Work item: Scan the material and copy every line in which "informatiques" appears.

Information given:
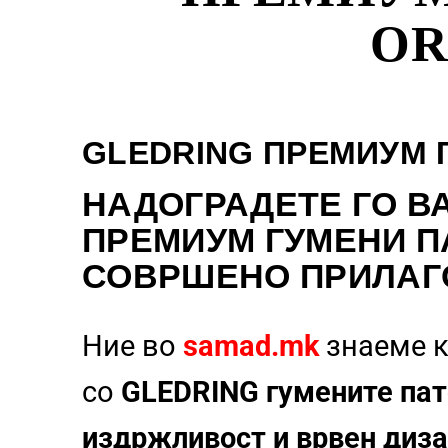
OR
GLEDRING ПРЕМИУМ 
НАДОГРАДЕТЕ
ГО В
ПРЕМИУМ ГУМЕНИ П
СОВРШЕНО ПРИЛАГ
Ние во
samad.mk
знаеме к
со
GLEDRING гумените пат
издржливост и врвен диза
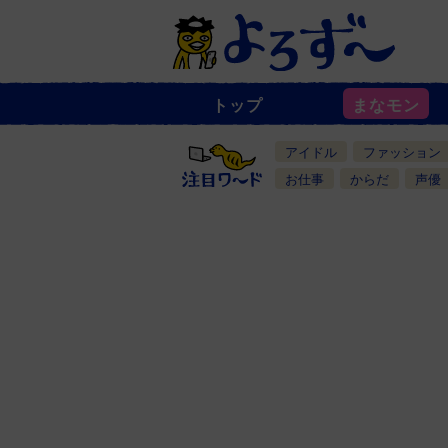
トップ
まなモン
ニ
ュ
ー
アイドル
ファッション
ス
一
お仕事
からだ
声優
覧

==

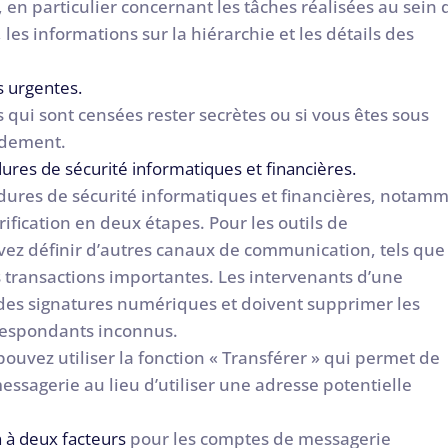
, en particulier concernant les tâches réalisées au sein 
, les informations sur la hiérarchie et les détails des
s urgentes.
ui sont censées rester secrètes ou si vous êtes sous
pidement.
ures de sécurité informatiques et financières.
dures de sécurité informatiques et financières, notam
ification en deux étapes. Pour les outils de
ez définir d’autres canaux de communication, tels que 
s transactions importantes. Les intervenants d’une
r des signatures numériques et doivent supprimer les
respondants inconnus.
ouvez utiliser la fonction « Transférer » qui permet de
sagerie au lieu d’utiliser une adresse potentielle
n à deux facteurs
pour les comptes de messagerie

Problem solution:
ures de sécurité informatiques et financières.
dures de sécurité informatiques et financières, notam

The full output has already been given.